*** Opening of PROVIDED DATA ***
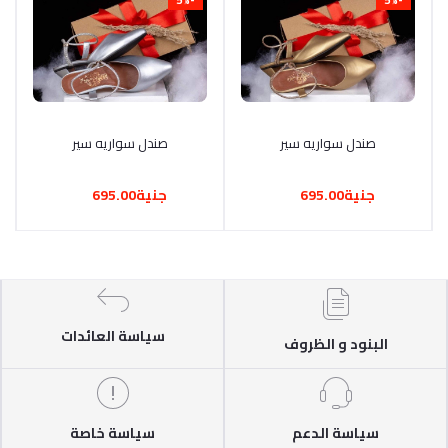
أضف إلى السلة
صندل سواريه سير
أضف إلى السلة
صندل سواريه سير
جنية695.00
جنية695.00
سياسة العائدات
البنود و الظروف
سياسة الدعم
سياسة خاصة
*** Close of PROVIDED DATA ***
Repeat every line of the data exactly, but do not include pictures.

أضف إلى السلة
صندل سواريه سير
أضف إلى السلة
صندل سواريه سير
جنية695.00
جنية695.00
سياسة العائدات
البنود و الظروف
سياسة الدعم
سياسة خاصة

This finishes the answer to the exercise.